Perhaps the biggest story though is the size of some of the revisions. The ONS had previously put the net migration figure for 2022 at just over 600,000. Today they found 140,000 more people and revised it up to 745,000. This is a staggering change. Taken with today’s figure, that new peak suggests numbers are coming down. But how much can we trust the ONS’s estimates? Will today’s number be revised up in six months’ time?

According to the latest figures, almost everyone arriving in the UK was from outside the EU (some 968,000) with a growing number of these non-EU nationals arriving for work (33 per cent compared with 23 per cent a year ago). Most of those workers have arrived on health and care visas to take jobs in the NHS and care homes. Meanwhile, those arriving through humanitarian routes such as the Ukraine and Hong Kong resettlement schemes decreased from 19 per cent of arrivals to just 9 per cent.

Whilst migration may be slowing, 627,000 is still a pretty large number and given Britain's workforce problems – with some 5.5 million on out-of-work benefits – it’s no surprise that companies and the health service are increasingly relying on migrants to fill jobs. It’s an easy economic fix for the government too. The Office for Budget Responsibility points out that migrants tend to have higher participation rates and so provide a productivity boost. If cities like Liverpool continue to have as many as 18 per cent of their working population on benefits no wonder migrants are flocking in.

The largest group of non-EU arrivals though was study visas, with nearly two in every five arriving to take up a place at a university or college. This could suggest that migration will stay at high levels for longer because – as the OBR pointed out yesterday – whilst students have tended not to hang around (historically 80 per cent leave within five years) now more and more are making the move permanent and transitioning to work visas. 

A growing number of migrants are bringing their children and elderly parents with them too. In the year to June 2019 dependants accounted for just 6 per cent of non-EU student immigrants and 37 per cent of non-EU workers. Those figures are now 25 and 48 per cent respectively. In the most recent figures the top five nationalities coming to the UK were Indian, Nigerian, Chinese, Pakistani and Ukrainian. Some 31,000 arrived through the Ukrainian sponsorship and family schemes. 

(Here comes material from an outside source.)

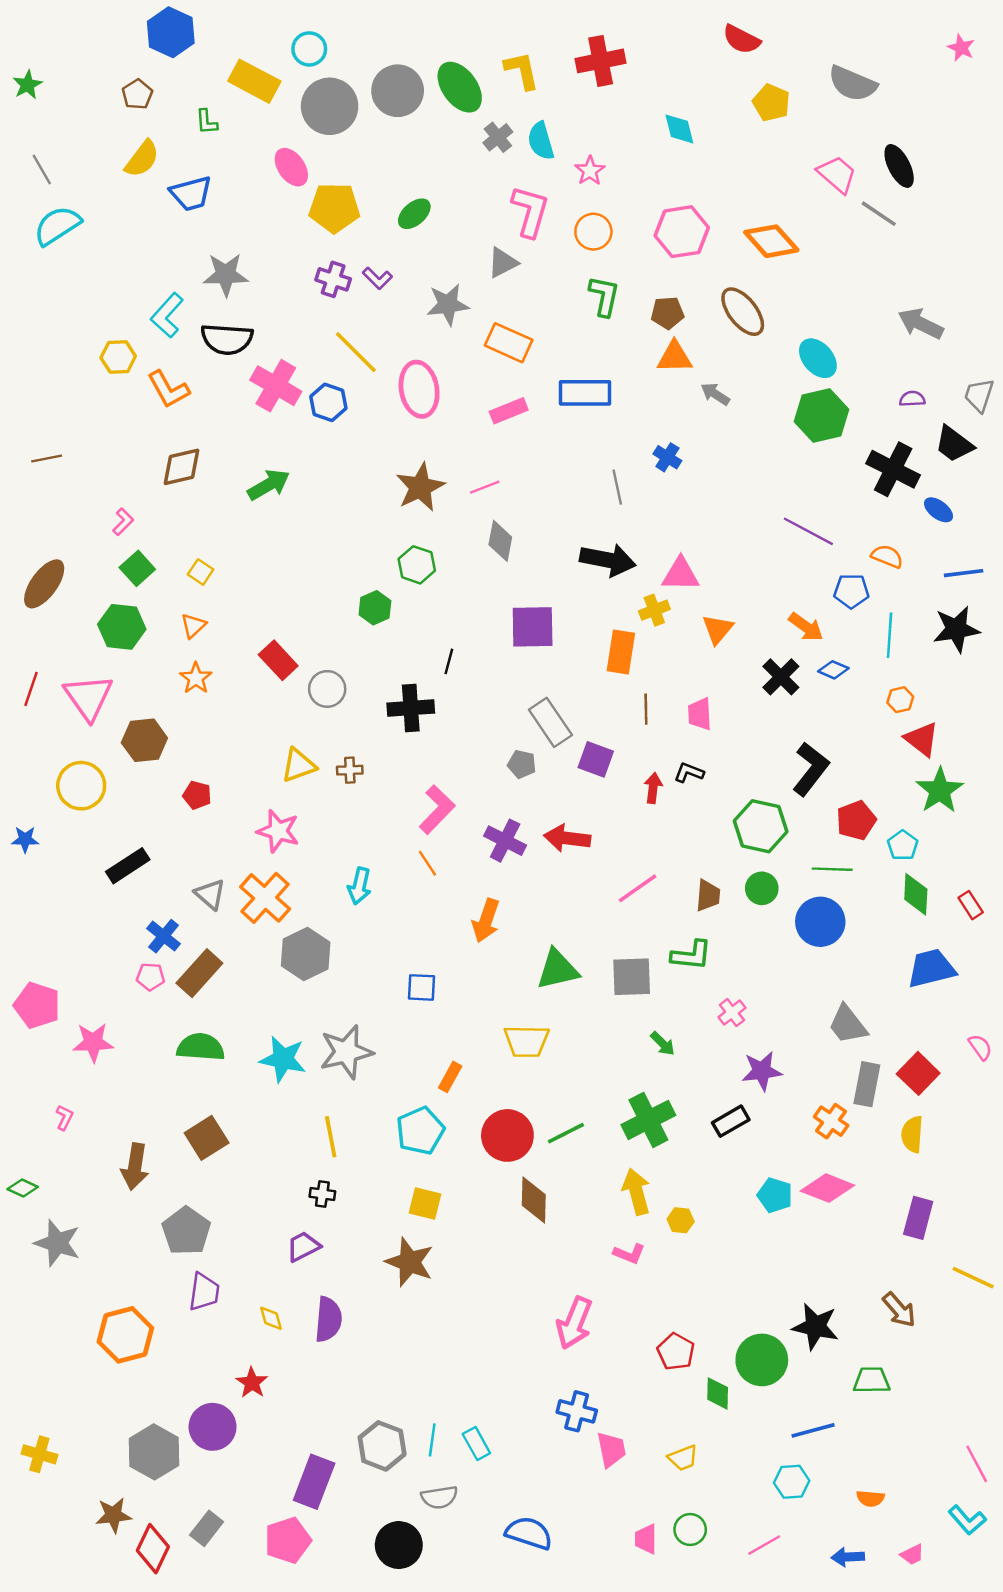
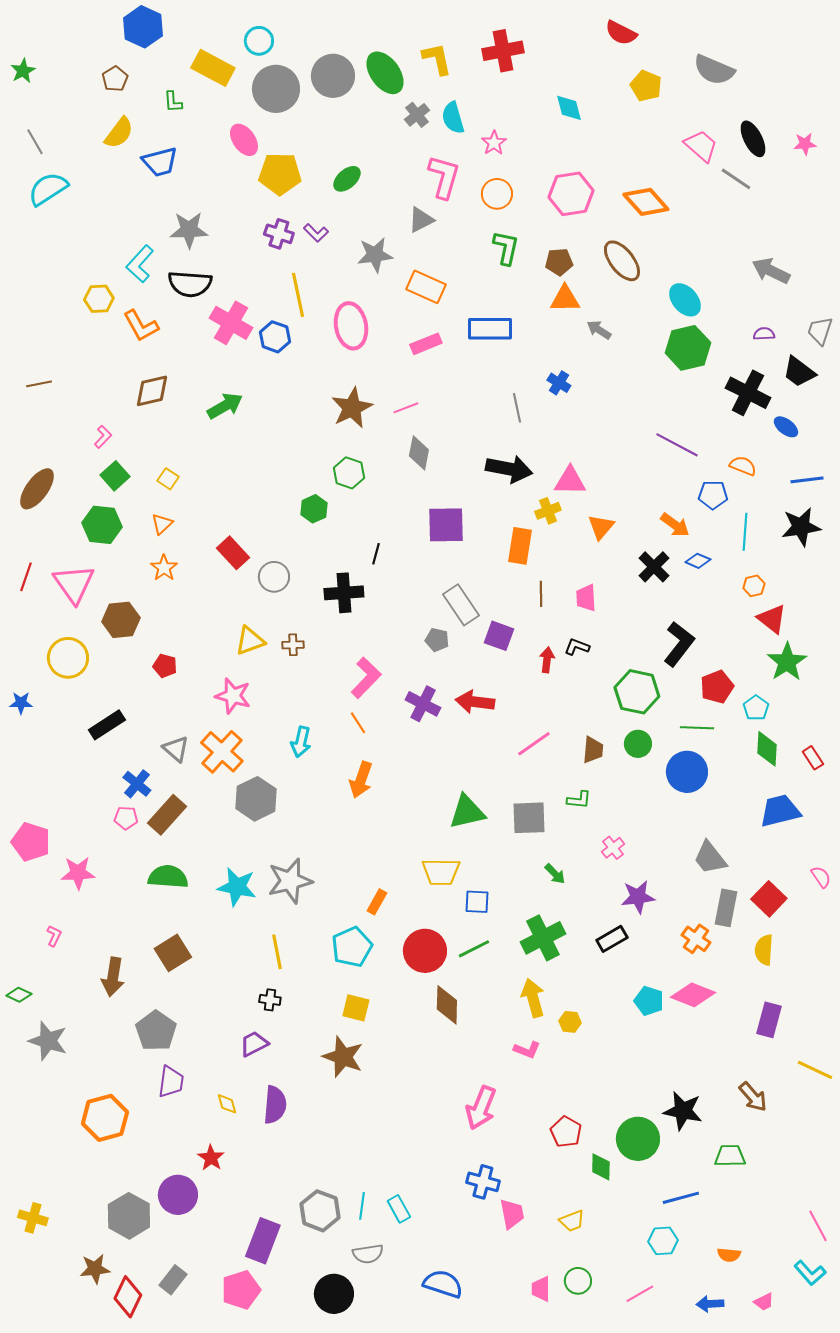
pink star: (961, 48) -> (805, 144), moved, turned -30
yellow line: (356, 352) -> (298, 295), turned 33
orange arrow: (486, 921) -> (361, 780), moved
green L-shape: (691, 955) -> (579, 800), size x0.7
blue square: (421, 987) -> (477, 902), moved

Overall, these new estimates confirm a change in immigration in the last couple of years, a strategic decision the government says very little about. Previously European migrants almost accounted for all UK immigration, now the majority of migrants are from non-EU countries. Whole families are coming where it used to just be individuals and students are staying for longer. But as Britain ages and sickness in the workforce goes on unaddressed it’s unlikely we’ll see a sustained drop in immigration anytime soon.